Il est temps que j’essaie de démêler le fil de mon existence personnelle et intime qui, depuis deux mois, s’est un peu perdu au milieu des obligations actives de ma charge.

Le lendemain de mon arrivée, après avoir étudié pendant quelques heures dans ma retraite les papiers et les registres du père Hivart, comme on nomme ici mon prédécesseur, j’allai déjeuner au château, où je ne retrouvai plus qu’une faible partie des hôtes de la veille. Mme Laroque, qui a beaucoup vécu à Paris avant que la santé de son beau-père l’eût condamnée à une perpétuelle villégiature, conserve fidèlement dans sa retraite le goût des intérêts élevés, élégants ou frivoles dont le ruisseau de la rue du Bac était le miroir du temps du turban de Mme de Staël. Elle paraît en outre avoir visité la plupart des grandes villes de l’Europe, et en a rapporté des préoccupations littéraires qui dépassent la mesure commune de l’érudition et de la curiosité parisiennes. Elle reçoit beaucoup de journaux et de revues, et s’applique à suivre de loin, autant que possible, le mouvement de cette civilisation raffinée dont les musées et les livres frais éclos sont les fleurs et les fruits plus ou moins éphémères. Pendant le déjeuner, on vint à parler d’un opéra nouveau, et Mme Laroque adressa sur ce sujet à M. de Bévallan une question à laquelle il ne put répondre, quoiqu’il ait toujours, si on l’en croit, un pied et un œil sur le boulevard des Italiens. Mme Laroque se rabattit alors sur moi, tout en manifestant par son air de distraction le peu d’espoir qu’elle avait de trouver son homme d’affaires très au courant de celles-là ; mais précisément, et malheureusement, ce sont les seules que je connaisse. J’avais entendu en Italie l’opéra qu’on venait de jouer en France pour la première fois. La réserve même de mes réponses éveilla la curiosité de Mme Laroque, qui se mit à me presser de questions, et qui daigna bientôt me communiquer elle-même ses impressions, ses souvenirs et ses enthousiasmes de voyage. Bref, nous ne tardâmes pas à parcourir en camarades les théâtres et les galeries les plus célèbres du continent, et notre entretien, quand on quitta la table, était si animé, que mon interlocutrice, pour n’en point rompre le cours, prit mon bras sans y penser.

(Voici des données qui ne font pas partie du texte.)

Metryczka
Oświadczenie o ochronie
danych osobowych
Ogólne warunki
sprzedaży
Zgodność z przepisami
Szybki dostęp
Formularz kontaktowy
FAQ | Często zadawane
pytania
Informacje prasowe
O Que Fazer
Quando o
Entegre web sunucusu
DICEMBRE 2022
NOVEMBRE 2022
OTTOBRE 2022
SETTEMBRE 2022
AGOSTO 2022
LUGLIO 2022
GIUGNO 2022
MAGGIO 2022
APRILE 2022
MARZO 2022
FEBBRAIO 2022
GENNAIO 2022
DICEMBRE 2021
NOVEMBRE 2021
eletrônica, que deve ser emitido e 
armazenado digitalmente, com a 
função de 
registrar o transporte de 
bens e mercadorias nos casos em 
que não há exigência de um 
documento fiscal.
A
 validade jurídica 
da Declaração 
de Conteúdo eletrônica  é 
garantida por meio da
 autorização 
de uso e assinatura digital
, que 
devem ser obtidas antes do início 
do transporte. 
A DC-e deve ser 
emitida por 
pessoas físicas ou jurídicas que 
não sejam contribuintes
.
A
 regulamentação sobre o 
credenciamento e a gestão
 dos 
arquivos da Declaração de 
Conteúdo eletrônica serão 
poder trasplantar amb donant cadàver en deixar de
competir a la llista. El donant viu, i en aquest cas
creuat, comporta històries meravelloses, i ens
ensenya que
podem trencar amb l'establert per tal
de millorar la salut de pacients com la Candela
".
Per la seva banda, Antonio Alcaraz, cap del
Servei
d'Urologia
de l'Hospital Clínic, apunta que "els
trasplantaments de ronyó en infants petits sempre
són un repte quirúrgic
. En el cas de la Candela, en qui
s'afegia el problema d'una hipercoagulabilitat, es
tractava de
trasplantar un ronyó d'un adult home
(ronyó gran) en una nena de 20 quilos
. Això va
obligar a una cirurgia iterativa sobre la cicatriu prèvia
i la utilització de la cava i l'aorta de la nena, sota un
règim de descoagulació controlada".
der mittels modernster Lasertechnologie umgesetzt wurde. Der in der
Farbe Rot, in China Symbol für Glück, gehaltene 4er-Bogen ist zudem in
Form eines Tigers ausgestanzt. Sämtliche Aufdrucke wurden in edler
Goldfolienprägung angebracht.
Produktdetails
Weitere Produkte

Nous allâmes continuer dans le salon nos sympathiques effusions, Mme Laroque oubliant de plus en plus le ton de protection bienveillante qui jusque-là m’avait passablement choqué dans son langage vis-à-vis de moi.

Elle m’avoua que le démon du théâtre la tourmentait à un haut degré, et qu’elle méditait de faire jouer la comédie au château. Elle me demanda des conseils sur l’organisation de ce divertissement. Je lui parlai alors avec quelques détails des scènes particulières que j’avais eu l’occasion de voir à Paris et à Saint-Pétersbourg ; puis, ne voulant pas abuser de ma faveur, je me levai brusquement, en déclarant que je prétendais inaugurer sans retard mes fonctions par l’exploration d’une grosse ferme qui est située à deux petites lieues du château. Mme Laroque, à cette déclaration, parut subitement consternée : elle me regarda, s’agita dans ses coussinets, approcha ses mains de son brasero, et me dit enfin à demi voix : – Ah ! qu’est-ce que cela fait ? Laissez donc cela, allez. – Et, comme j’insistais : – Mais, mon Dieu ! reprit-elle avec un embarras plaisant, c’est qu’il y a des chemins affreux... Attendez au moins la belle saison.